It won't be as high of quality, but you can get into the niche for just a couple hundred bucks.


----------



## cbarnard7 (Aug 30, 2013)

Tiller said:


> These are awesome! So much detail in the human body, its incredible.
> 
> I wish I lived somewhere that soccer was enjoyed more. I enjoy watching the World Cup every 4 years, but that's about all I see unless I want to pay for special channels



Well, NBCSports now owns the rights to all the English Premier League games for the US. It used to be Fox Soccer Channel (which costs more a month) but now it's on regular cable!

Soccer | NBC Sports

You can even download the free app and watch from your phone!


----------



## badrano (Aug 30, 2013)

Neat pics!

I think I see a smiley face in the kidney pic :mrgreen:


----------



## The_Traveler (Aug 30, 2013)

badrano said:


> Neat pics!
> 
> I think I see a smiley face in the kidney pic :mrgreen:



that was exactly my problem.


----------



## cbarnard7 (Aug 30, 2013)

Gavjenks said:


> For those interested, you don't need a $40,000 piece of equipment to take photos like this yourself.
> 
> If you buy a generic highschool bio lab-type microscope that has a T-mount option, then you can attach pretty much any DSLR or whatever with a boring old 50mm-100mm or so lens (or no lens, depending on how it is set up), and take photos of cells.
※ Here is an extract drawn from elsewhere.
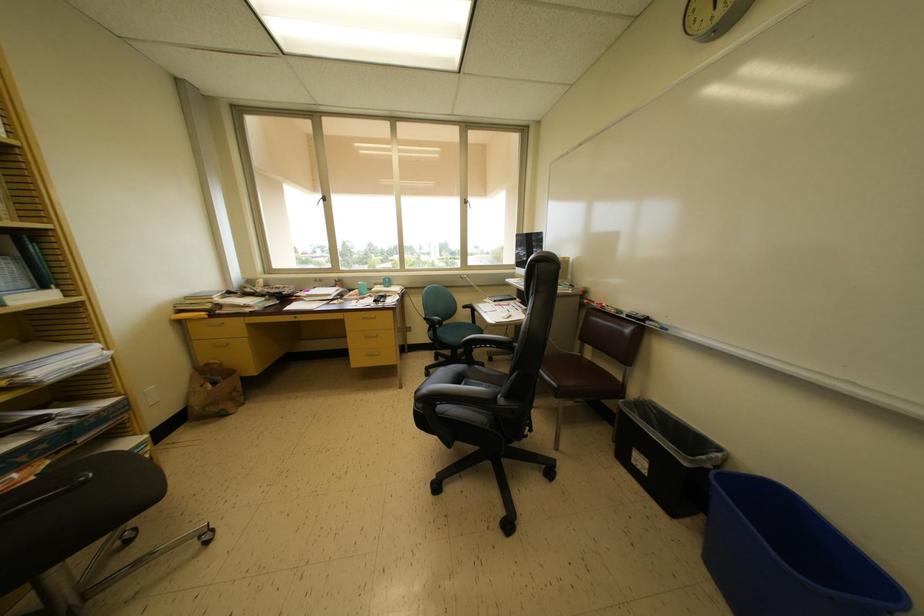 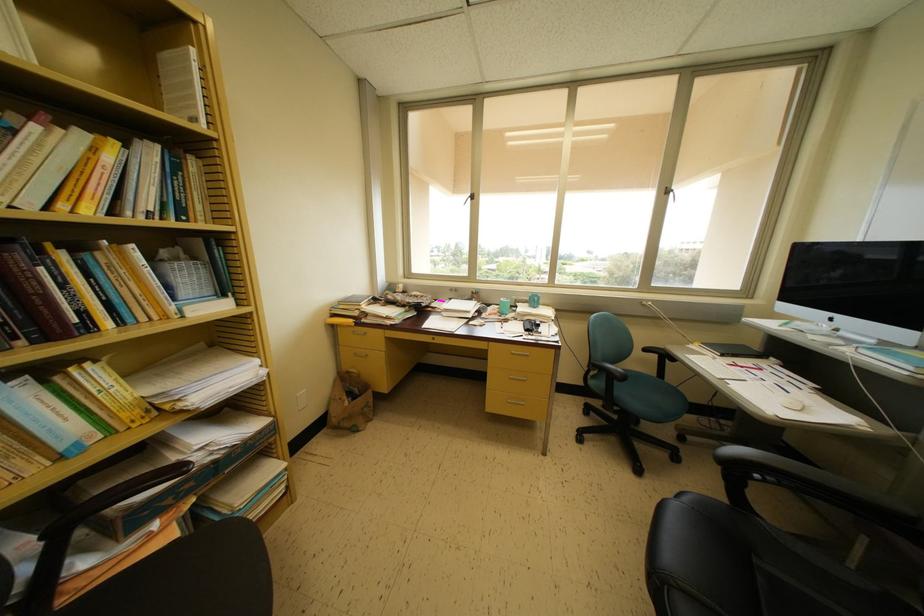 The point at (385, 304) is marked in the first image. Where is the corresponding point in the second image?

(537, 331) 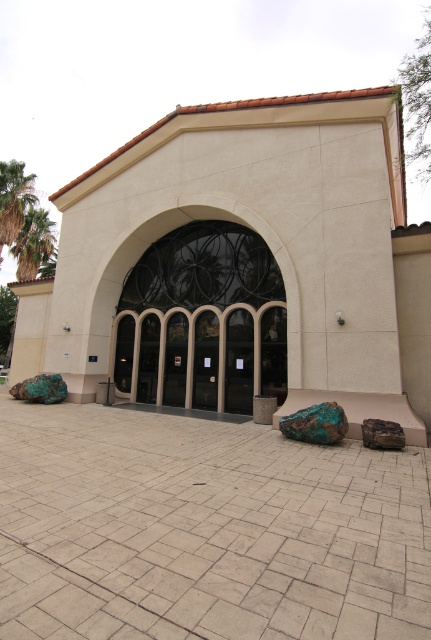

You only need about 100x-200x objectives to see average cells. Then you need some legally obtainable tissue (vegetable matter might be easier to go with than human liver cells, for example&#8230, and some way to slice it somewhat thinly. A scalpel is probably fine. Even if you can't get it as thin as in the OP, you can easily get it thin enough for light to get through it easily, which is sufficient to make an image. It's just that you'll see a bunch of out of focus cells in the background instead of super crisp white.
> 
> It won't be as high of quality, but you can get into the niche for just a couple hundred bucks.



You are somewhat correct- for the most part. (The camera part, especially. You don't need such a fancy setup)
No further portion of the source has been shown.